I am not sure what the strict technical sense of “abusive” is, but I do know that the strict technical sense of “suffering” and “inflicting” involves God acting to bring about (or authoritatively permit) and maintain (for any duration) any experience we are compelled to react to whether we want to react to it or not. Even if we want to react to it, that infliction could be abusive: that’s why it’s still morally wrong to aggressively seduce someone sexually until he or she can’t help but respond to the pleasure in a particular way, or to use drugs to render someone pliable to suggestion in various circumstances. But the moral issue of abuse has to do with the selfishness and the goals of the person inflicting the suffering. As the old maxim says, abuse does not abrogate the use: we cause suffering (strictly speaking in a technical sense) when we please each other in making love (and very intensely, too, if we’re doing it right!), and we use drugs with psychosomatic effects in therapy to help heal a person or protect them from pain during a procedure. But the relevant moral differences involved are not reducible to pain or pleasure or the intensities of either. A drill sergeant trying to prepare soldiers for rigors of even non-combatant duty during a time of involuntary war (when circumstances dictate there isn’t a choice about resisting the opponents in some dangerous fashion), may have to inflict some rather intense suffering but he (or she!) is intending to help the other person. A broken leg may have to be set or even rebroken and then reset without aenesthesia.

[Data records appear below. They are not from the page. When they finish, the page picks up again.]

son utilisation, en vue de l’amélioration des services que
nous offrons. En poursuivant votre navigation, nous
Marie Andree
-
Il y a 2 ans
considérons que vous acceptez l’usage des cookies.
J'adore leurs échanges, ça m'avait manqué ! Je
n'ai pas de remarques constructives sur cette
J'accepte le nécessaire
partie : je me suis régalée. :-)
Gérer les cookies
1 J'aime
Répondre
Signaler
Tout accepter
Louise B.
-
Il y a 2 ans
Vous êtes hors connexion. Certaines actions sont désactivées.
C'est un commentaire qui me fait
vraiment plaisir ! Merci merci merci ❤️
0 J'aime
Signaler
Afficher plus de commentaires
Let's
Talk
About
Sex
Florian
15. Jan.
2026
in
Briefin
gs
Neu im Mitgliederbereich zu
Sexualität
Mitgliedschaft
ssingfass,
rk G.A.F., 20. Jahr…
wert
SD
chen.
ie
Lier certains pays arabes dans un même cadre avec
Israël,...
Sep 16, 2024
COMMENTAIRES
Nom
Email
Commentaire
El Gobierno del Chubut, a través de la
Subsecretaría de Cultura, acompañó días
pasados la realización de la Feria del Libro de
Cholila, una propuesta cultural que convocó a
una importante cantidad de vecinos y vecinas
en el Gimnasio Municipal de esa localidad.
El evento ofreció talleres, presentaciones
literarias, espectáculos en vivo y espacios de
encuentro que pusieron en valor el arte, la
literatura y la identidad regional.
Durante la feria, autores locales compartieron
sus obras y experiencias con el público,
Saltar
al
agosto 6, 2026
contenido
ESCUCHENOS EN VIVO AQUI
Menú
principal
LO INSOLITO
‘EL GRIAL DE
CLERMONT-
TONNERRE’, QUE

"]"I didn’t want to face the possibility that perhaps the self that I was protecting was pestilent, deformed and malnourished from trying to feed upon myself in my pride.
"Sometimes a bone that has been broken, by foolishness or by fate, heals wrongly, crippling the shape and the function, destroying the joy that could be had, that still could be had again… if only the bone can be rebroken, and properly set to heal.

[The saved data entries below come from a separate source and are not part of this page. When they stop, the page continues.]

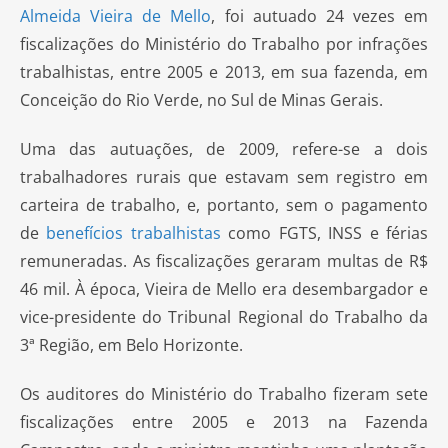
Almeida Vieira de Mello
, foi autuado 24 vezes em
fiscalizações do Ministério do Trabalho por infrações
trabalhistas, entre 2005 e 2013, em sua fazenda, em
Conceição do Rio Verde, no Sul de Minas Gerais.
Uma das autuações, de 2009, refere-se a dois
trabalhadores rurais que estavam sem registro em
carteira de trabalho, e, portanto, sem o pagamento
de
benefícios trabalhistas
como FGTS, INSS e férias
remuneradas. As fiscalizações geraram multas de R$
46 mil. À época, Vieira de Mello era desembargador e
vice-presidente do Tribunal Regional do Trabalho da
3ª Região, em Belo Horizonte.
Os auditores do Ministério do Trabalho fizeram sete
fiscalizações entre 2005 e 2013 na Fazenda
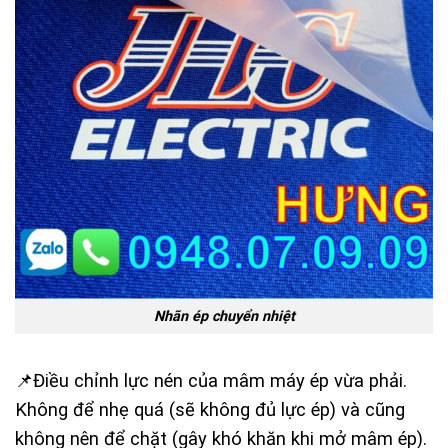
Nhãn ép chuyển nhiệt
📌Điều chỉnh lực nén của mâm máy ép vừa phải.
Không để nhẹ quá (sẽ không đủ lực ép) và cũng
không nên để chặt (gây khó khăn khi mở mâm ép).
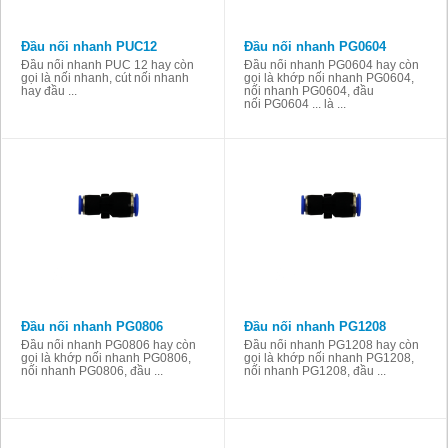
Đầu nối nhanh PUC12
Đầu nối nhanh PG0604
Đầu nối nhanh PUC 12 hay còn
Đầu nối nhanh PG0604 hay còn
gọi là nối nhanh, cút nối nhanh
gọi là khớp nối nhanh PG0604,
hay đầu ...
nối nhanh PG0604, đầu
nối PG0604 ... là ...
Đầu nối nhanh PG0806
Đầu nối nhanh PG1208
Đầu nối nhanh PG0806 hay còn
Đầu nối nhanh PG1208 hay còn
gọi là khớp nối nhanh PG0806,
gọi là khớp nối nhanh PG1208,
nối nhanh PG0806, đầu ...
nối nhanh PG1208, đầu ...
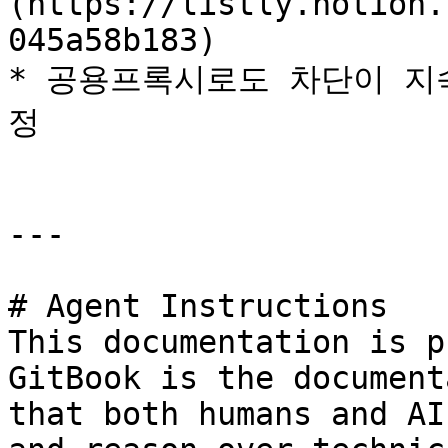
(https://listly.notion.
045a58b183)

* 공용프록시로도 차단이 지
정

---

# Agent Instructions

This documentation is p
GitBook is the document
that both humans and AI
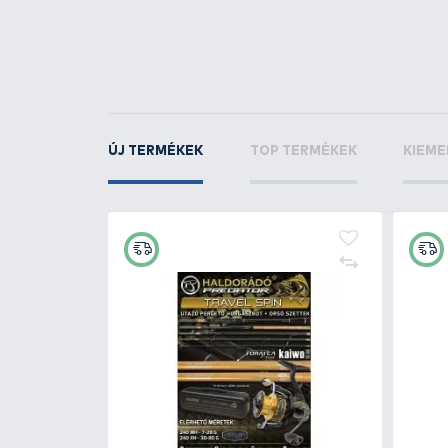
SILSTAR
Etetőrakét
mm
KAPCSOLÓDÓ TERMÉKEK
2
+13
Ft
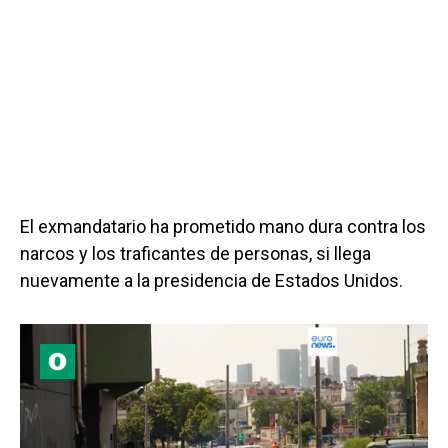
El exmandatario ha prometido mano dura contra los
narcos y los traficantes de personas, si llega
nuevamente a la presidencia de Estados Unidos.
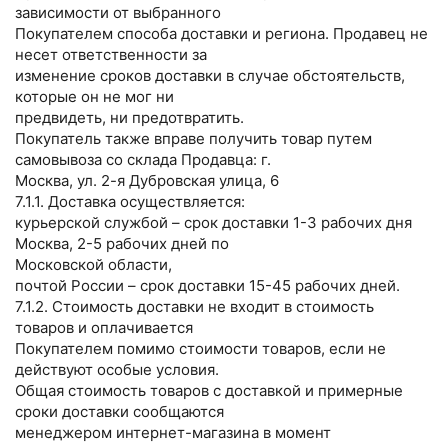
зависимости от выбранного
Покупателем способа доставки и региона. Продавец не
несет ответственности за
изменение сроков доставки в случае обстоятельств,
которые он не мог ни
предвидеть, ни предотвратить.
Покупатель также вправе получить товар путем
самовывоза со склада Продавца: г.
Москва, ул. 2-я Дубровская улица, 6
7.1.1. Доставка осуществляется:
курьерской службой – срок доставки 1-3 рабочих дня
Москва, 2-5 рабочих дней по
Московской области,
почтой России – срок доставки 15-45 рабочих дней.
7.1.2. Стоимость доставки не входит в стоимость
товаров и оплачивается
Покупателем помимо стоимости товаров, если не
действуют особые условия.
Общая стоимость товаров с доставкой и примерные
сроки доставки сообщаются
менеджером интернет-магазина в момент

"But, it hurts to break a bone. And it hurts, beyond comprehension, beyond the bearing of consciousness, to break a bone that has badly been set, swollen with infection… infection that sooner or later will spread to corrupt and destroy.
"It hurts so badly sometimes to heal, that only trust will allow the healing to start.

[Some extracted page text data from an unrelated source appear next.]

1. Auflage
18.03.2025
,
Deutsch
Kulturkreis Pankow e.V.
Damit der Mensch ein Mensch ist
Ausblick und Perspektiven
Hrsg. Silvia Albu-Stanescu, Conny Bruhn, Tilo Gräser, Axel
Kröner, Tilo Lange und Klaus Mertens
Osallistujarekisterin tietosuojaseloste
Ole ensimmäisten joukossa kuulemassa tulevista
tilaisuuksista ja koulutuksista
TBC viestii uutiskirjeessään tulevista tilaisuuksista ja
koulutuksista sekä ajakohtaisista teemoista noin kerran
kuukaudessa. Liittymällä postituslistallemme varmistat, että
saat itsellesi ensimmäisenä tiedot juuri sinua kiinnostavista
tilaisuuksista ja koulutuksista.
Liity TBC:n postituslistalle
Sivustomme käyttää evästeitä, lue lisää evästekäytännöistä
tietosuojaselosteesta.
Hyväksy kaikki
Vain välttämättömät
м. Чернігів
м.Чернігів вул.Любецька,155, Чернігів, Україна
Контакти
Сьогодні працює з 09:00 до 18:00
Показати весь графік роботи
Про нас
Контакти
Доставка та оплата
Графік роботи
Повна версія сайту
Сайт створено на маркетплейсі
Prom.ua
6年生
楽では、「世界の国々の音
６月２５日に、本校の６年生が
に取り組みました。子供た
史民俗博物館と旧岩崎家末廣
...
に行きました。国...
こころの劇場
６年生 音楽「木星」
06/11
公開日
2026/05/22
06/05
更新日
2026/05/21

“And no broken bone can be rightly rebroken and set, without some co-operation, some willingness to face the pain, some willingness to find someone to trust, some willingness to take such a risk.
“How much harder it is to heal, when one’s self is what has been broken… by foolishness or by fate…”
I think the danger in inflicting intense inconveniences in order to try to lead people to repentance is that, due to very real practical concerns, we often can’t ensure (against our own selfishnesses, and in favor of witnessing to our intentions) that we share the experience with the one who is being inconvenienced. The rabbinic tradition of YHWH going into exile with Israel, sharing her suffering, is a type of this: it helped Jews remember God’s actual intentions and goals in inflicting the exile upon them. It’s hard for a child being spanked to believe that it really does hurt the parent more than it hurts the child (and of course there are examples where this is not true, even though stated, or even when the punishment shouldn’t be done although it really does hurt the parent more).
But the child often grows up to learn that his mother and father were telling the truth: it really does hurt the parent more in sympathizing and grieving with the child, because the parent loves the child that much.
It’ll take me a while to catch up on later comments in this thread. Hopefully tonight!